## Posts Tagged ‘sample bias’

### Radio Commercial Statistic: Another Example of Lies, Damn Lies, and then Statistics

May 10, 2010

Each morning, I awake to my favorite radio station, and the last few days, I’ve awakened to a commercial about a teaming up of Feeding America and the reality show Biggest Loser to support food banks.  While I think that’s a laudable joint venture, I have been somewhat puzzled by, if not leery of, a claim made in the commercial: that “49 million Americans struggled to put food on the table.”  Forty-nine million?  That’s one out of every six Americans!

Lots of questions popped into my head: Where did this number come from?  How was it determined?  How did the study define “struggling?”  Why were the respondents struggling?  How did the researcher define the implied “enough food?”  What was the length of time these 49 million people went “struggling” for enough food?  And most importantly, what was the motive behind the study?

The Biggest Loser/Feeding America commercial is a good reminder of why we should never take numbers or statistics at face value.  Several things are fishy here.  Does “enough food” mean the standard daily calorie intake (which, incidentally, is another statistic)?  Or, given that two-thirds of Americans are either overweight or obese (another statistic I have trouble believing), is “enough food” defined as the average number of calories a person actually eats each day?

I also want to know how the people who conducted the study came up with 49 million people.  Surely they could not have surveyed so many people.  Most likely, they needed to survey a sample of people, and then make statistical estimations – extrapolations – based on the size of the population.  In order to do that, the sample needed to be selected randomly: that is, every American had to have an equal chance of being selected for the survey.  That’s the only way we could be sure the results are representative of the entire population.

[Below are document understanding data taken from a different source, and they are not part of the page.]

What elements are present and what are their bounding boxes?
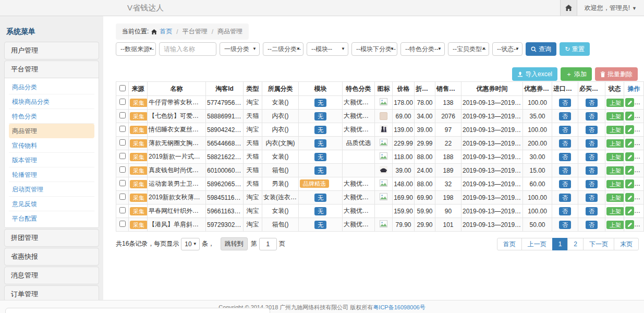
- status-select[interactable]: --状态--▼: [492, 42, 523, 56]
- status-button[interactable]: 上架: [606, 126, 624, 134]
- sidebar-item-消息管理[interactable]: 消息管理: [5, 267, 99, 284]
- edit-button[interactable]: [625, 179, 634, 188]
- user-menu[interactable]: 欢迎您，管理员!▼: [577, 4, 644, 13]
- must-buy-toggle[interactable]: 否: [586, 194, 598, 202]
- must-buy-toggle[interactable]: 否: [586, 99, 598, 107]
- row-checkbox[interactable]: [119, 112, 126, 118]
- import-select-toggle[interactable]: 否: [559, 194, 571, 202]
- edit-button[interactable]: [625, 207, 634, 215]
- import-select-toggle[interactable]: 否: [559, 207, 571, 215]
- edit-button[interactable]: [625, 166, 634, 175]
- import-select-toggle[interactable]: 否: [559, 139, 571, 148]
- edit-button[interactable]: [625, 220, 634, 229]
- sidebar-subitem-轮播管理[interactable]: 轮播管理: [9, 167, 94, 182]
- status-button[interactable]: 上架: [606, 166, 624, 175]
- edit-button[interactable]: [625, 139, 634, 148]
- sidebar-item-平台管理[interactable]: 平台管理: [5, 61, 99, 78]
- status-button[interactable]: 上架: [606, 139, 624, 148]
- import-select-toggle[interactable]: 否: [559, 126, 571, 134]
- sidebar-subitem-启动页管理[interactable]: 启动页管理: [9, 182, 94, 197]
- module-subcategory-select[interactable]: --模块下分类--▼: [351, 42, 397, 56]
- coupon-amount: 15.00: [523, 164, 552, 177]
- import-select-toggle[interactable]: 否: [559, 112, 571, 121]
- product-category: 箱包(): [262, 218, 299, 232]
- edit-button[interactable]: [625, 193, 634, 202]
- sidebar-subitem-商品分类[interactable]: 商品分类: [9, 80, 94, 94]
- sidebar-subitem-商品管理[interactable]: 商品管理: [9, 124, 94, 138]
- row-checkbox[interactable]: [119, 139, 126, 146]
- level1-category-select[interactable]: 一级分类▼: [220, 42, 260, 56]
- reset-button[interactable]: ↻ 重置: [560, 42, 590, 56]
- icp-link[interactable]: 粤ICP备16098006号: [373, 304, 425, 310]
- select-all-header[interactable]: [116, 82, 129, 96]
- feature-category-select[interactable]: --特色分类--▼: [400, 42, 445, 56]
- import-select-toggle[interactable]: 否: [559, 180, 571, 188]
- jump-button[interactable]: 跳转到: [221, 237, 248, 250]
- page-button-2[interactable]: 2: [567, 238, 584, 250]
- import-select-toggle[interactable]: 否: [559, 221, 571, 229]
- must-buy-toggle[interactable]: 否: [586, 112, 598, 121]
- page-button-上一页[interactable]: 上一页: [521, 238, 553, 250]
- status-button[interactable]: 上架: [606, 153, 624, 161]
- must-buy-toggle[interactable]: 否: [586, 221, 598, 229]
- sidebar-item-用户管理[interactable]: 用户管理: [5, 42, 99, 59]
- sidebar-subitem-平台配置[interactable]: 平台配置: [9, 211, 94, 226]
- import-select-toggle[interactable]: 否: [559, 99, 571, 107]
- jump-page-input[interactable]: [259, 238, 277, 250]
- sidebar-item-拼团管理[interactable]: 拼团管理: [5, 230, 99, 246]
- page-button-末页[interactable]: 末页: [614, 238, 639, 250]
- data-source-select[interactable]: --数据来源--▼: [116, 42, 156, 56]
- batch-delete-button[interactable]: 批量删除: [595, 67, 638, 81]
- sidebar-item-省惠快报[interactable]: 省惠快报: [5, 248, 99, 265]
- edit-button[interactable]: [625, 112, 634, 121]
- status-button[interactable]: 上架: [606, 180, 624, 188]
- column-header-来源: 来源: [129, 82, 148, 96]
- status-button[interactable]: 上架: [606, 194, 624, 202]
- chevron-down-icon: ▼: [296, 43, 300, 55]
- module-select[interactable]: --模块--▼: [307, 42, 348, 56]
- page-button-首页[interactable]: 首页: [497, 238, 522, 250]
- edit-button[interactable]: [625, 152, 634, 161]
- home-button[interactable]: [560, 0, 577, 16]
- row-checkbox[interactable]: [119, 126, 126, 132]
- select-all-checkbox[interactable]: [119, 85, 126, 91]
- row-checkbox[interactable]: [119, 221, 126, 227]
- status-button[interactable]: 上架: [606, 221, 624, 229]
- must-buy-toggle[interactable]: 否: [586, 207, 598, 215]
- breadcrumb-home-link[interactable]: 首页: [160, 27, 172, 36]
- item-type-select[interactable]: --宝贝类型--▼: [448, 42, 489, 56]
- sidebar-subitem-宣传物料[interactable]: 宣传物料: [9, 138, 94, 153]
- import-excel-button[interactable]: 导入excel: [512, 67, 557, 81]
- per-page-select[interactable]: 10▼: [181, 238, 199, 250]
- edit-icon: [627, 114, 633, 119]
- must-buy-toggle[interactable]: 否: [586, 126, 598, 134]
- edit-button[interactable]: [625, 125, 634, 134]
- sidebar-subitem-版本管理[interactable]: 版本管理: [9, 153, 94, 167]
- status-button[interactable]: 上架: [606, 112, 624, 121]
- must-buy-toggle[interactable]: 否: [586, 153, 598, 161]
- status-button[interactable]: 上架: [606, 207, 624, 215]
- row-checkbox[interactable]: [119, 207, 126, 213]
- sidebar-subitem-意见反馈[interactable]: 意见反馈: [9, 197, 94, 211]
- row-checkbox[interactable]: [119, 166, 126, 173]
- search-button[interactable]: 查询: [526, 42, 556, 56]
- import-select-toggle[interactable]: 否: [559, 153, 571, 161]
- taoke-id: 589042420344: [206, 123, 244, 137]
- sidebar-subitem-模块商品分类[interactable]: 模块商品分类: [9, 94, 94, 109]
- row-checkbox[interactable]: [119, 153, 126, 159]
- edit-button[interactable]: [625, 98, 634, 107]
- must-buy-toggle[interactable]: 否: [586, 139, 598, 148]
- status-button[interactable]: 上架: [606, 99, 624, 107]
- must-buy-toggle[interactable]: 否: [586, 180, 598, 188]
- row-checkbox[interactable]: [119, 180, 126, 186]
- name-input[interactable]: [159, 42, 216, 56]
- row-checkbox[interactable]: [119, 99, 126, 105]
- sidebar-subitem-特色分类[interactable]: 特色分类: [9, 109, 94, 124]
- level2-category-select[interactable]: --二级分类--▼: [263, 42, 303, 56]
- page-button-下一页[interactable]: 下一页: [583, 238, 614, 250]
- import-select-toggle[interactable]: 否: [559, 166, 571, 175]
- page-button-1[interactable]: 1: [552, 238, 568, 250]
- row-checkbox[interactable]: [119, 194, 126, 200]
- add-button[interactable]: ＋ 添加: [561, 67, 592, 81]
- must-buy-toggle[interactable]: 否: [586, 166, 598, 175]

Next, who and how many completed the survey?  The issue of hunger is political in nature, and hence is likely to be very polarizing.  Generally, people who respond to surveys based on such political issues have a vested interest in the subject matter.  This introduces sample bias.  Also, having an adequate sample size (neither too small nor too large) is important.  There’s no way to know if the study that came up with the “49 million” statistic accounted for these issues.

We also don’t know how long a time these 49 million had to struggle in order to be counted?  Was it just any one time during a certain year, or did it have to go for at least two consecutive weeks before it could be contacted?  We’re not told.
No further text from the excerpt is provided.